With the conclusions of Teacher Appreciation and National Nurses Weeks this month, it’s important to understand the significance of the celebration of those who work in our schools. When students, parents, administrators, community members and elected leaders say “thanks,” it’s more than just an acknowledgment for their work in the moment. For our educators, it’s an expression of gratitude for their willingness to embrace a profession that continuously faces complex challenges, every day of every year.

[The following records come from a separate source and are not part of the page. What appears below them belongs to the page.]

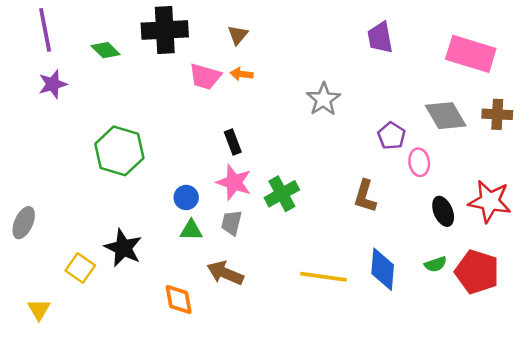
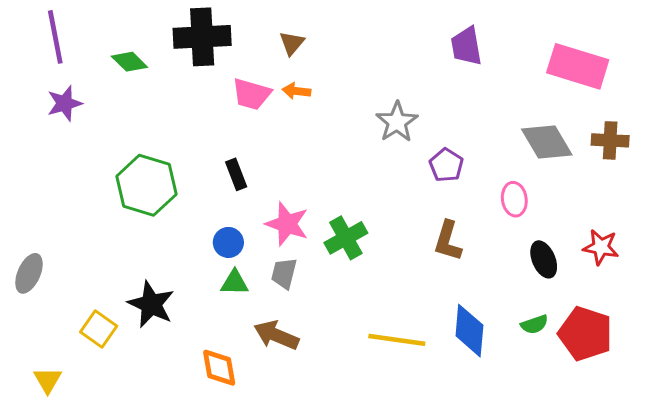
purple pentagon: (391, 136) -> (446, 165), moved
black rectangle: (233, 142) -> (236, 174), moved
red star: (490, 201) -> (601, 247), size x0.7

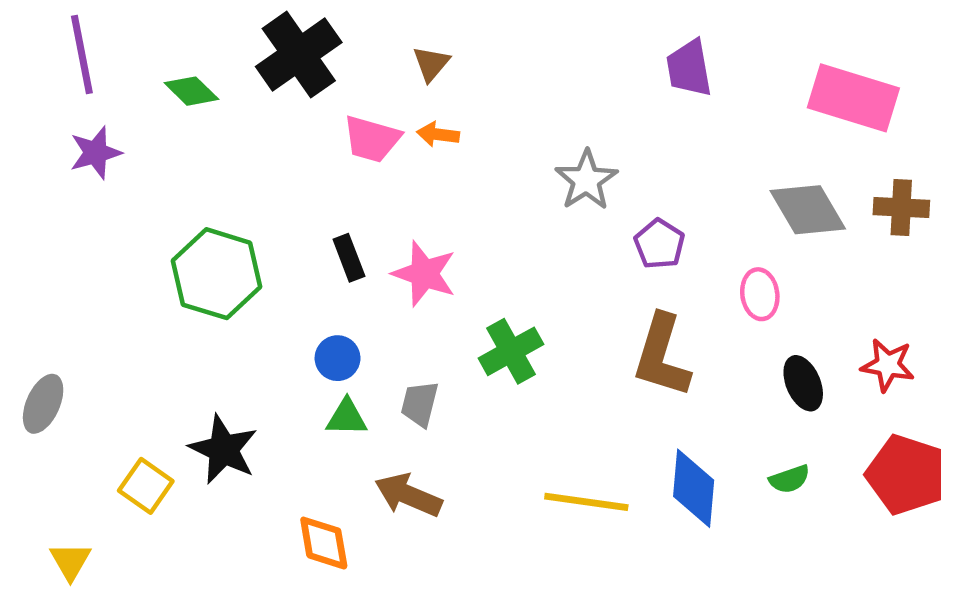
black cross: (202, 37) -> (299, 55), turned -32
pink star: (287, 224) -> (424, 274), moved
brown L-shape: (448, 241) -> (662, 356), size x1.4
red pentagon: (585, 334) -> (906, 475), moved

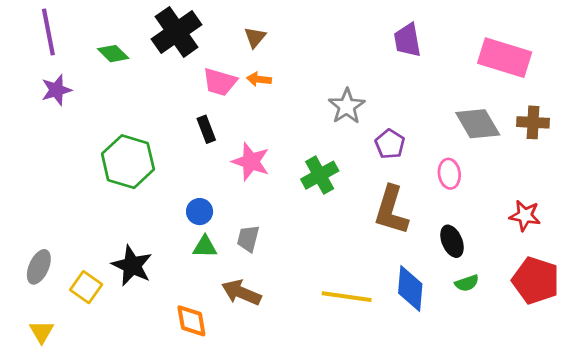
black rectangle: (349, 258) -> (206, 129), moved
green cross: (511, 351) -> (320, 175), moved
black ellipse: (803, 383) -> (452, 241), moved
gray ellipse: (43, 404) -> (39, 267), moved

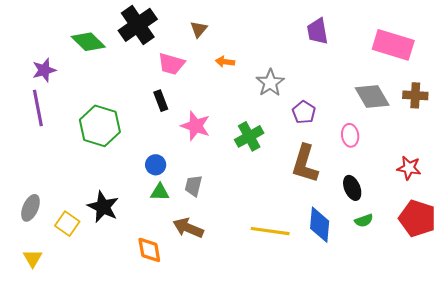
purple line: (48, 32) -> (38, 108), moved
green diamond: (113, 54) -> (88, 42), size x1.4
orange arrow: (259, 79) -> (225, 62), moved

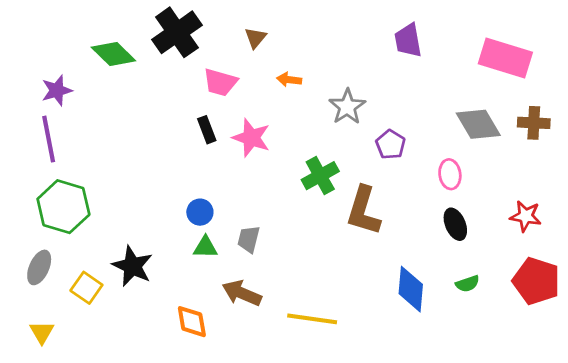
green hexagon: (100, 126) -> (63, 207), moved
pink star: (196, 126) -> (251, 138), moved
brown L-shape: (305, 164) -> (363, 211), moved
black ellipse: (352, 188) -> (455, 224), moved
yellow line: (270, 231) -> (312, 319), moved

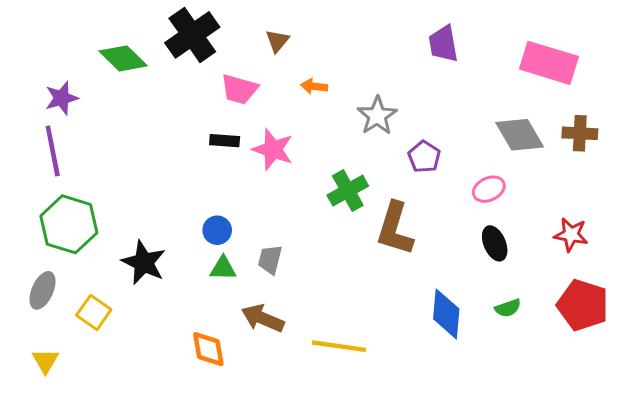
black rectangle: (207, 130) -> (225, 141), turned -65
pink ellipse: (450, 174) -> (489, 189), turned 72
black star: (132, 266) -> (144, 263), moved

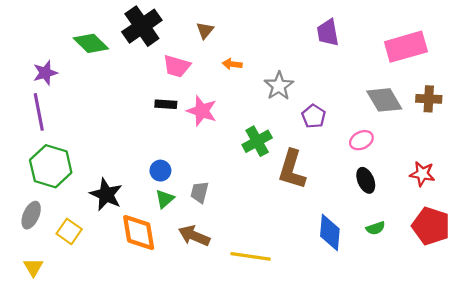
pink rectangle: (549, 63) -> (406, 47), turned -33
green triangle: (223, 268) -> (165, 199), turned -42
orange diamond: (208, 349) -> (139, 233), moved, size x1.4

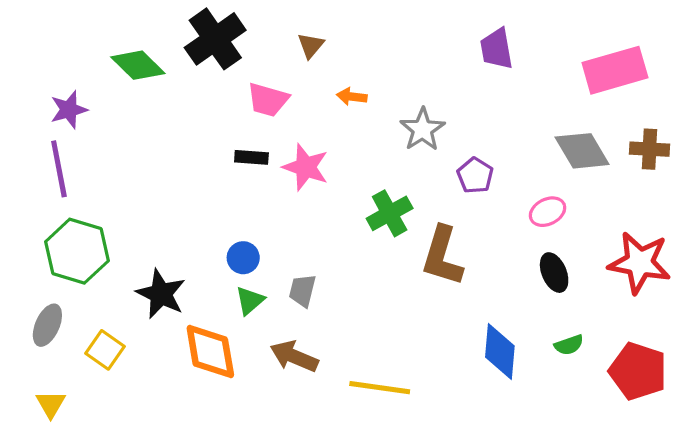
red star: (422, 174) -> (640, 263), size x1.6
red pentagon: (431, 226) -> (638, 371), moved

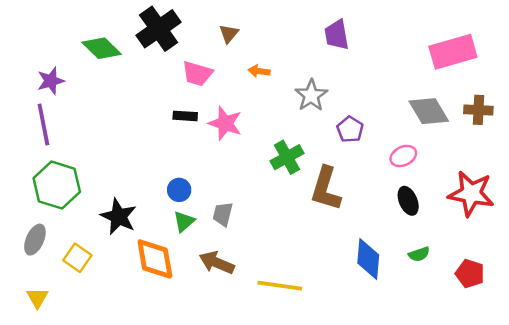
purple trapezoid: (497, 49) -> (337, 35), moved
red pentagon: (638, 371) -> (470, 274), size x0.7

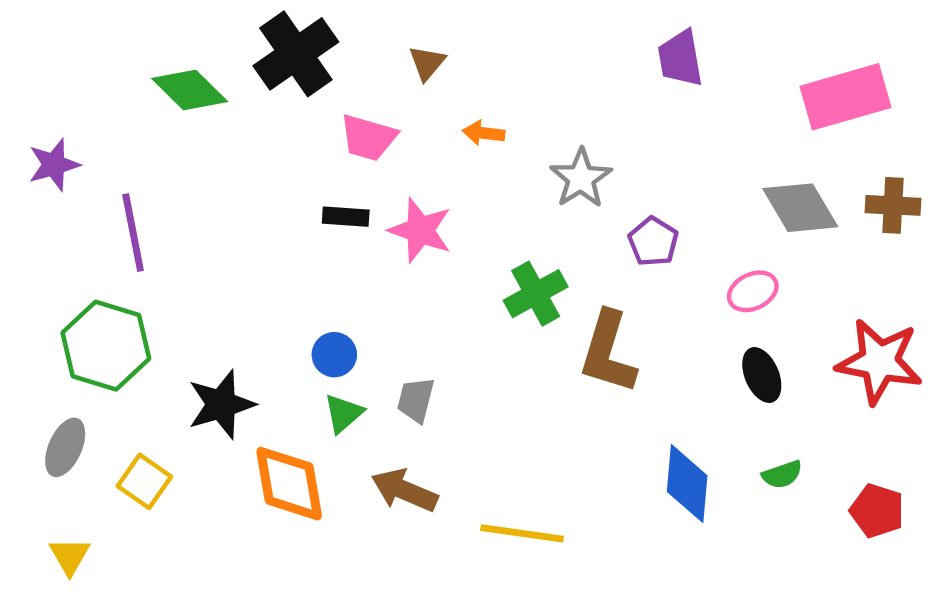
purple trapezoid: (337, 35) -> (680, 58), moved
purple star: (51, 81) -> (54, 165), moved
purple line: (43, 124) -> (133, 233), moved
black star: (119, 217) -> (221, 404), turned 30

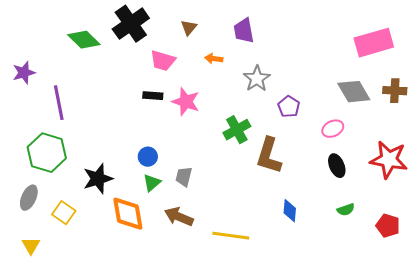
purple trapezoid: (680, 58) -> (244, 31), moved
blue diamond: (687, 484) -> (290, 211), moved, size x0.7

After spending the last year dealing with COVID-19, remote learning, and tremendous political and social pressure to return to their classrooms, it’s not hard to see why a career in education may not be as appealing to those entering college. Additionally, our country has been facing an educator shortage for some time now and that challenge is being exacerbated by the exorbitant costs of higher education, resulting in the student loan debt crisis that millions of Americans currently face.
To persuade college students to choose a career in public-sector work instead of the more financially lucrative draw of private sector employment, the Public Service Loan Forgiveness (PSLF) program was enacted in 2007. Nearly 10 years later, in October 2017, public service workers—including educators—first became eligible for aid. However, the program has been fraught with issues—with some pointing to the gross mismanagement of the funds under the Trump administration—and the vast majority of applicants denied.
Watching a government-funded program fail is unfortunate. However, when it failed to live up to the promises it made to those who agreed to choose a career path in occupations that Americans count on most, it became the proverbial last straw for labor unions—especially ones who represent public school employees. For years, we have watched various administrations erode the public education system, and the thought of not being able to attract and retain the best and brightest for our nation’s students is unacceptable.
We know that student debt impacts our current members, our future members and our students. We also know that student debt disproportionately affects people of color, adding it to the long list of social justice issues that must be addressed. That’s why the New Jersey Education Association (NJEA) is taking action. NJEA, with partners from the Work Environment Council (WEC), New Jersey Communities United (NJCU), New Jersey Citizen Action (NJCA), NJ Higher Education Student Assistance Authority (HESAA), and NJ Department of Education (NJDOE) have formed the “New Jersey Student Loan Debt Alliance” which seeks to tackle the issue of student debt and college affordability.
Additionally, our parent organization, the National Education Association (NEA) joined labor unions and organizations representing 10 million public service workers throughout the United States to send a letter to Secretary of Education Miguel Cardona to demand immediate action and justice for those who were unfairly misled by the PSLF. Within it, Secretary Cardona was urged to immediately announce a 90-day review of the PSLF program, give public sector unions a seat at the table when discussing ways to improve the program and to cancel student loan debt for all public service workers who have served for 10 years or more.
Moreover, we are urging President Biden to cancel $50,000 in debt per borrower through an Executive Action. Canceling $50,000 for all borrowers would shrink the country’s outstanding student loan debt balance from $1.7 trillion to $700 million, as well as forgive the debt of more than 36 million Americans. The COVID-19 pandemic underscores the need for immediate action, and the relief loan forgiveness would bring a much-needed boost to our nation’s economy.
Public service workers who should have already benefited from the PSLF program are serving on the front lines of our pandemic response — caring for patients, teaching our students, and delivering essential services in communities across the country. Let’s show them what the meaning of true appreciation is and ensure that our government keeps its promise to those who’ve chosen a career in these valued professions.
Sean Spiller is the vice president and president-elect of the New Jersey Education Association and serves a liaison to NJEA’s higher education members.